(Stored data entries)
◇ ◇ ◇

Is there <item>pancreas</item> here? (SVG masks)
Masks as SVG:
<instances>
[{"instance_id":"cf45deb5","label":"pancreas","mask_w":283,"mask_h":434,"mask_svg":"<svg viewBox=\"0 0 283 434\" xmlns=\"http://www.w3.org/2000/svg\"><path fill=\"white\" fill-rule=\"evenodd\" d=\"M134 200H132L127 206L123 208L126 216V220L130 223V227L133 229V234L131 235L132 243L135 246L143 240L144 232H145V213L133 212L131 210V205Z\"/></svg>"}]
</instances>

◇ ◇ ◇

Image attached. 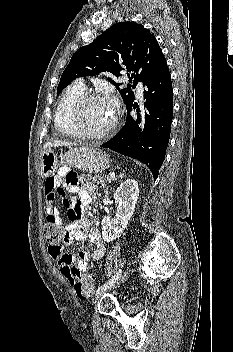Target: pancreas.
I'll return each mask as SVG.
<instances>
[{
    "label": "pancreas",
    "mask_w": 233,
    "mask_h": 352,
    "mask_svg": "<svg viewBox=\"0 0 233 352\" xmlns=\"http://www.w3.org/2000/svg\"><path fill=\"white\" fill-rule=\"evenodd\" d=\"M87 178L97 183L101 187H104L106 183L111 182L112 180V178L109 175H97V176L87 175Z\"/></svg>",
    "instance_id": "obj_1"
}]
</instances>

◇ ◇ ◇

◆ WORK REQUEST: Copy out, in full, each line above that has the word "path" in it.

◆ ANSWER FOR THIS EXERCISE:
[{"instance_id":"cf45deb5","label":"pancreas","mask_w":283,"mask_h":434,"mask_svg":"<svg viewBox=\"0 0 283 434\" xmlns=\"http://www.w3.org/2000/svg\"><path fill=\"white\" fill-rule=\"evenodd\" d=\"M134 200H132L127 206L123 208L126 216V220L130 223V227L133 229V234L131 235L132 243L135 246L143 240L144 232H145V213L133 212L131 210V205Z\"/></svg>"}]
    "mask_svg": "<svg viewBox=\"0 0 233 352\" xmlns=\"http://www.w3.org/2000/svg\"><path fill=\"white\" fill-rule=\"evenodd\" d=\"M87 178L97 183L101 187H104L106 183L111 182L112 180V178L109 175H97V176L87 175Z\"/></svg>",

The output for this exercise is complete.